John instantly softened when he saw the chastened look on his son’s face. “I’m sorry, Dean. I didn’t mean to snap at you.” He paused and let out a sigh. “But we don’t know how long he’s been on his own and those woods are huge. He could be anywhere by now.”
“Well, then we’ll have to split up,” Dean said, shrugging. “I head east, you go west.”
“That’s absolutely out of the question.” John tucked the map book under the front seat and slammed the door closed.
Dean frowned in confusion as his father rounded the car and popped the trunk. “But we’ll cover more ground that way--”
“No, Dean. No way in hell. I already have one son alone in those woods, and I will not have two.” He dug through a laundry bag--thank God for the emergency clothing stash--and pulled out two sweatshirts. He tossed one to Dean. “We’re no good to Sam if we freeze looking for him.”
Dean peeled off his coat and tugged the sweatshirt down over his head.

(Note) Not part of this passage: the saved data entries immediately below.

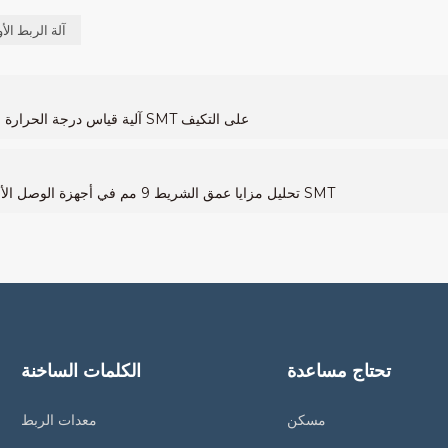
آلة الربط الأ
آلية قياس درجة الحرارة المتغيرة تُمكّن من اختبار مكونات 01005، مما يُعزز قدرة خط SMT على التكيف
تحليل مزايا عمق الشريط 9 مم في أجهزة الوصل الأوتوماتيكية: تعزيز التوافق مع المزيد من المكونات على خطوط SMT
تحتاج مساعدة
الكلمات الساخنة
مسكن
معدات الربط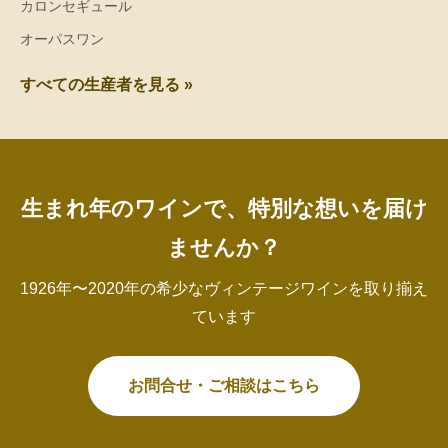
カロンセギュール
オーパスワン
すべての生産者を見る »
生まれ年のワインで、特別な想いを届け
ませんか？
1926年〜2020年の希少なヴィンテージワインを取り揃え
ています
お問合せ・ご相談はこちら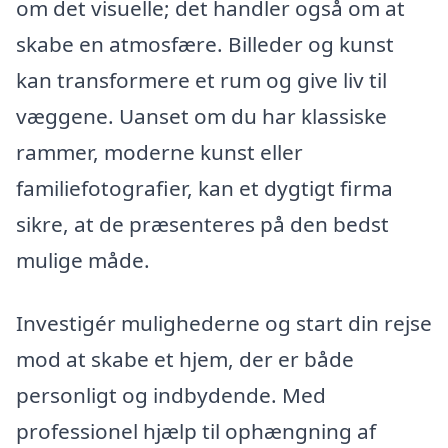
om det visuelle; det handler også om at
skabe en atmosfære. Billeder og kunst
kan transformere et rum og give liv til
væggene. Uanset om du har klassiske
rammer, moderne kunst eller
familiefotografier, kan et dygtigt firma
sikre, at de præsenteres på den bedst
mulige måde.
Investigér mulighederne og start din rejse
mod at skabe et hjem, der er både
personligt og indbydende. Med
professionel hjælp til ophængning af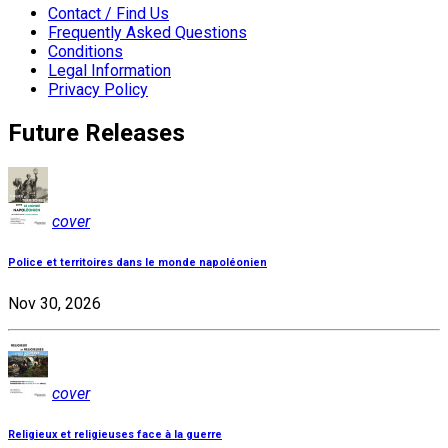
Contact / Find Us
Frequently Asked Questions
Conditions
Legal Information
Privacy Policy
Future Releases
cover
Police et territoires dans le monde napoléonien
Nov 30, 2026
cover
Religieux et religieuses face à la guerre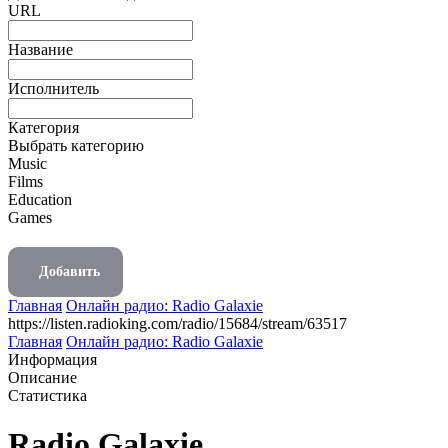
URL
Название
Исполнитель
Категория
Выбрать категорию
Music
Films
Education
Games
Добавить
Главная
Онлайн радио: Radio Galaxie
https://listen.radioking.com/radio/15684/stream/63517
Главная
Онлайн радио: Radio Galaxie
Информация
Описание
Статистика
Radio Galaxie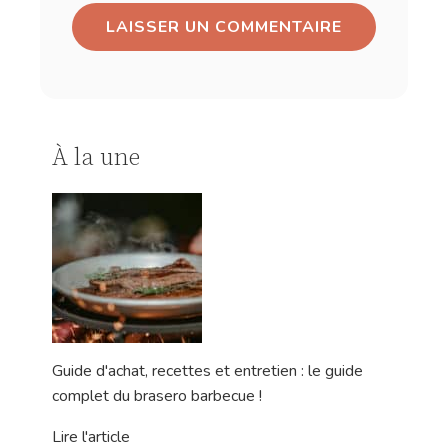
À la une
Guide d'achat, recettes et entretien : le guide
complet du brasero barbecue !
Lire l'article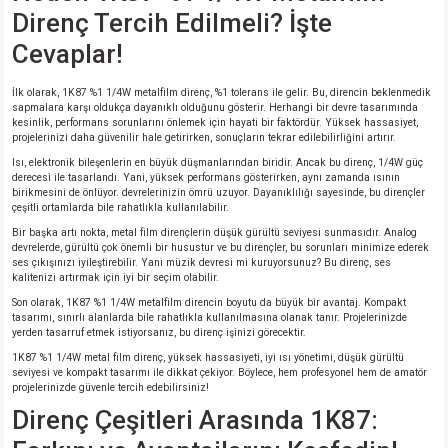
si
ansatör
 Kılıf
Direnç Tercih Edilmeli? İşte
Cevaplar!
si
a Tipi Kondansatör
 Kılıf
İlk olarak, 1K87 %1 1/4W metalfilm direnç, %1 tolerans ile gelir. Bu, direncin beklenmedik
risi
Tipi Kondansatör
 Kılıf
sapmalara karşı oldukça dayanıklı olduğunu gösterir. Herhangi bir devre tasarımında
kesinlik, performans sorunlarını önlemek için hayati bir faktördür. Yüksek hassasiyet,
projelerinizi daha güvenilir hale getirirken, sonuçların tekrar edilebilirliğini artırır.
si
nsatör
 Kılıf
Isı, elektronik bileşenlerin en büyük düşmanlarından biridir. Ancak bu direnç, 1/4W güç
derecesi ile tasarlandı. Yani, yüksek performans gösterirken, aynı zamanda ısının
birikmesini de önlüyor. devrelerinizin ömrü uzuyor. Dayanıklılığı sayesinde, bu dirençler
si
r 1206 Kılıf
Kılıf
çeşitli ortamlarda bile rahatlıkla kullanılabilir.
Bir başka artı nokta, metal film dirençlerin düşük gürültü seviyesi sunmasıdır. Analog
devrelerde, gürültü çok önemli bir husustur ve bu dirençler, bu sorunları minimize ederek
si
 402 Kılıf
Kılıf
ses çıkışınızı iyileştirebilir. Yani müzik devresi mi kuruyorsunuz? Bu direnç, ses
kalitenizi artırmak için iyi bir seçim olabilir.
isi
 603 Kılıf
Kılıf
Son olarak, 1K87 %1 1/4W metalfilm direncin boyutu da büyük bir avantaj. Kompakt
tasarımı, sınırlı alanlarda bile rahatlıkla kullanılmasına olanak tanır. Projelerinizde
yerden tasarruf etmek istiyorsanız, bu direnç işinizi görecektir.
si
 805 Kılıf
5W
1K87 %1 1/4W metal film direnç, yüksek hassasiyeti, iyi ısı yönetimi, düşük gürültü
seviyesi ve kompakt tasarımı ile dikkat çekiyor. Böylece, hem profesyonel hem de amatör
projelerinizde güvenle tercih edebilirsiniz!
isi
nsatör
W
Direnç Çeşitleri Arasında 1K87:
si
atör
W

With three shirts and a winter coat, he felt as if he were bundled up to go play out in the snow. The last time he and Sam had played out in the snow, Sam had started a snowball fight. It came to an abrupt end when Dean tackled Sam from behind, turned him around, and smashed a snowball in his face as if it were a whipped cream pie in an old slapstick comedy skit.

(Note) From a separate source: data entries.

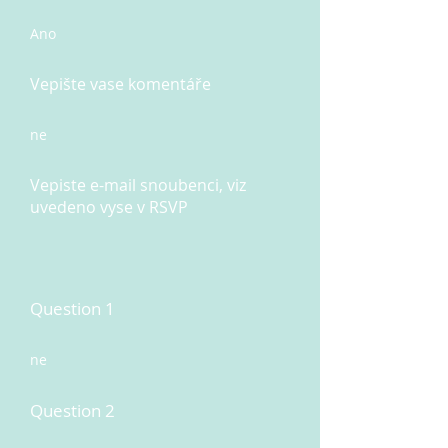
Ano
Vepište vase komentáře
ne
Vepiste e-mail snoubenci, viz
uvedeno vyse v RSVP
Question 1
ne
Question 2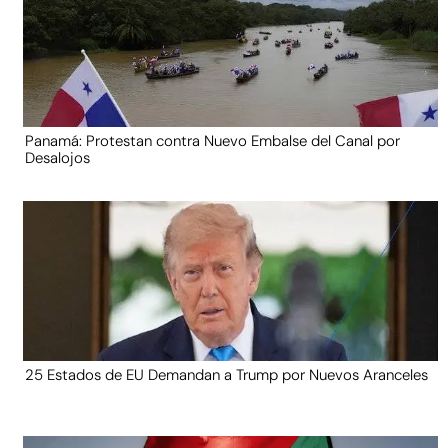
Panamá: Protestan contra Nuevo Embalse del Canal por
Desalojos
25 Estados de EU Demandan a Trump por Nuevos Aranceles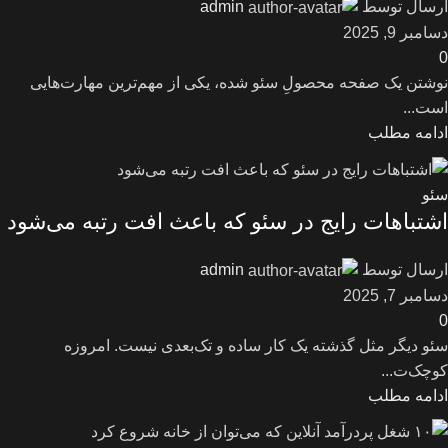
ارسال توسط
admin
دسامبر 9, 2025
0
نوشتن یک صفحه محصولِ سئو شده، یکی از مهم‌ترین مهارت‌هایی
است...
ادامه مطلب
سئو
اشتباهات رایج در سئو که باعث افت رتبه می‌شود
ارسال توسط
admin
دسامبر 7, 2025
0
سئو دیگر مثل گذشته یک کار ساده و تک‌بعدی نیست. امروزه
کوچک‌ت...
ادامه مطلب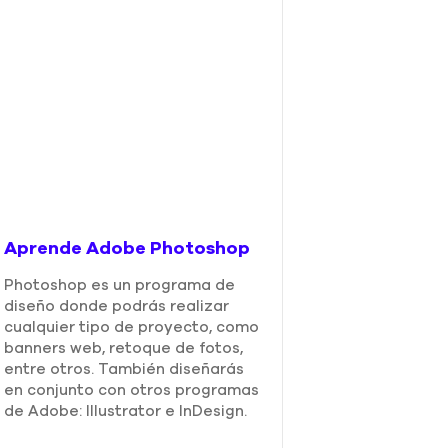
Aprende Adobe Photoshop
Photoshop es un programa de
Aprende a dis
diseño donde podrás realizar
Redes Sociale
cualquier tipo de proyecto, como
banners web, retoque de fotos,
Actualmente los
entre otros. También diseñarás
visuales tienen 
en conjunto con otros programas
en la publicidad
de Adobe: Illustrator e InDesign.
sociales. Es por 
Digital está cob
considera en cue
puestos de com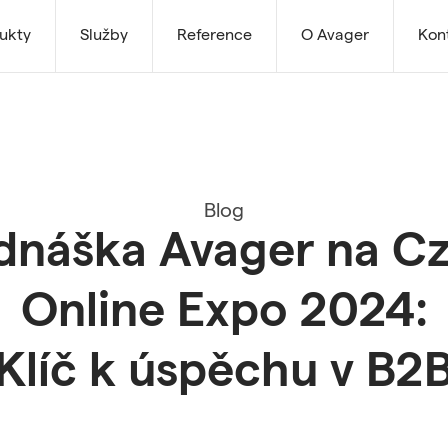
ukty
Služby
Reference
O Avager
Kon
Blog
dnáška Avager na C
Online Expo 2024:
Klíč k úspěchu v B2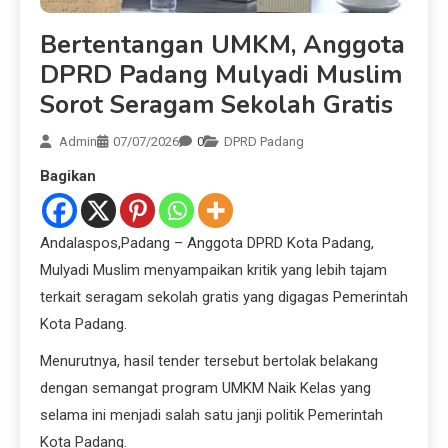
Bertentangan UMKM, Anggota
DPRD Padang Mulyadi Muslim
Sorot Seragam Sekolah Gratis
Admin
07/07/2026
0
DPRD Padang
Bagikan
Andalaspos,Padang – Anggota DPRD Kota Padang,
Mulyadi Muslim menyampaikan kritik yang lebih tajam
terkait seragam sekolah gratis yang digagas Pemerintah
Kota Padang.
Menurutnya, hasil tender tersebut bertolak belakang
dengan semangat program UMKM Naik Kelas yang
selama ini menjadi salah satu janji politik Pemerintah
Kota Padang.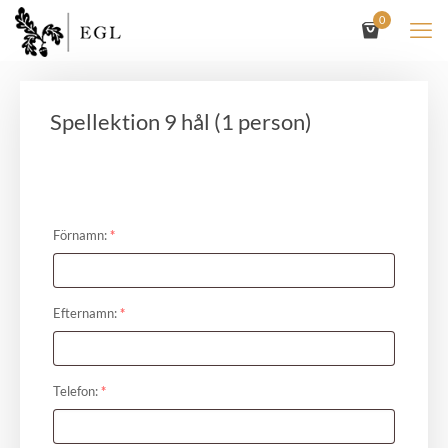
0
Spellektion 9 hål (1 person)
Förnamn:
*
Efternamn:
*
Telefon:
*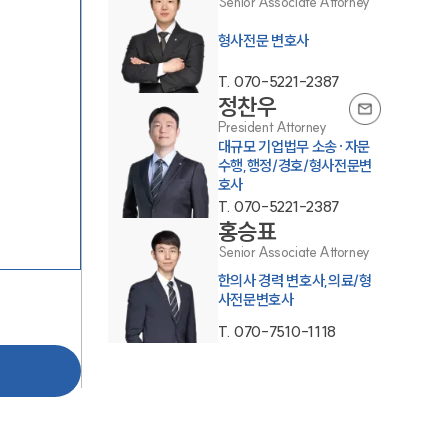
Senior Associate Attorney
형사전문 변호사
T.
070-5221-2387
정찬우
President Attorney
대규모 기업법무 소송·자문
수행,행정/경호/형사전문변
호사
그룹소개
T.
070-5221-2387
홍승표
그룹소개
Senior Associate Attorney
대륜의 강점
한의사 경력 변호사,의료/형
사전문변호사
오시는 길
T.
070-7510-1118
글로벌 파트너 로펌
고객의 소리
통합검색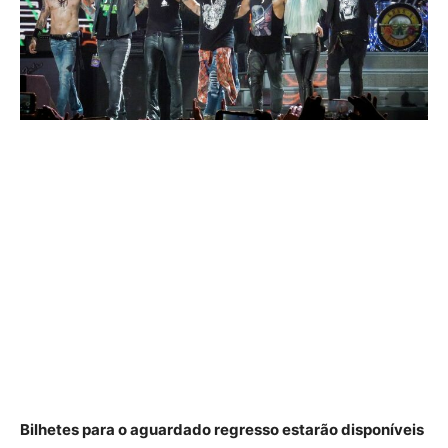
Bilhetes para o aguardado regresso estarão disponíveis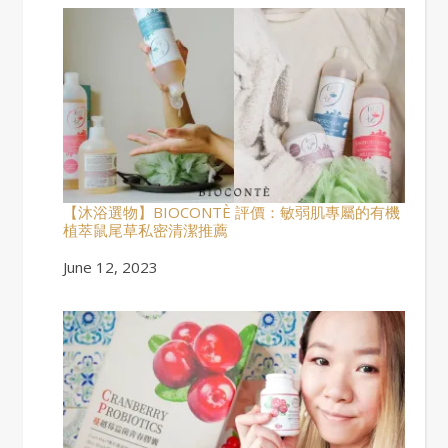
【沐浴選物】BIOCONTÈ 評價：敏弱肌專屬的有機
植萃鼠尾草私密清潔推薦
Date
June 12, 2023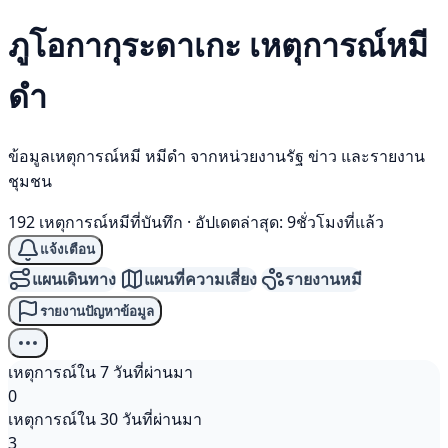
ภูโอกากุระดาเกะ เหตุการณ์
หมี
ดำ
ข้อมูลเหตุการณ์หมี หมีดำ จากหน่วยงานรัฐ ข่าว และรายงาน
ชุมชน
192 เหตุการณ์หมีที่บันทึก
·
อัปเดตล่าสุด: 9ชั่วโมงที่แล้ว
แจ้งเตือน
แผนเดินทาง
แผนที่ความเสี่ยง
รายงานหมี
รายงานปัญหาข้อมูล
เหตุการณ์ใน 7 วันที่ผ่านมา
0
เหตุการณ์ใน 30 วันที่ผ่านมา
3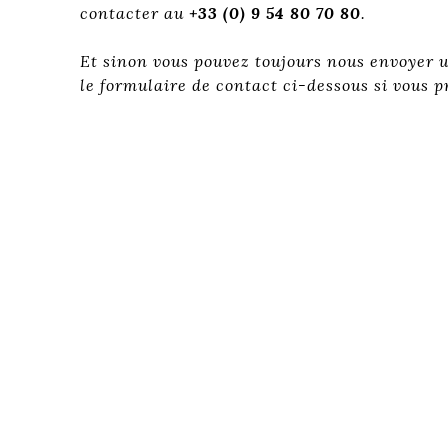
contacter au
+33 (0) 9 54 80 70 80
.
Et sinon vous pouvez toujours nous envoyer 
le formulaire de contact ci-dessous si vous pr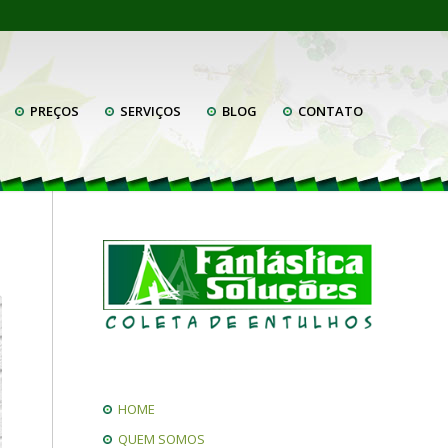
PREÇOS
SERVIÇOS
BLOG
CONTATO
HOME
QUEM SOMOS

At first Sam had been both surprised by the suddenness of the attack and shocked by the cold snow, but even before the snow had begun melting on his face, he had fallen over into a snowdrift, laughing so hard that he had to hold his stomach.
That day, too, the boys were chilled to the bone but once indoors, Dean had microwaved some water and made two steaming mugs of hot cocoa. The sweet drink warmed them completely in minutes. I have a funny feeling that some hot water and a couple packets of Swiss Miss won’t be able to fix everything tonight, he thought bitterly.
John slammed the trunk closed, the sound startling Dean back to reality. John wordlessly began heading for the trees and Dean quickly followed suit, though he was struggling to keep up with his father’s hurried pace.
The urgency of their search hung in the air, a charged energy that was keeping Dean on edge. His knees were shaking, as well as his hands. His breath was hitching in his throat. Oh, the next time he saw Sam, he was going to pound him.
“Dean, keep up,” John grumbled, again breaking through Dean’s daydream. “We have to find your brother before this cold kills him.”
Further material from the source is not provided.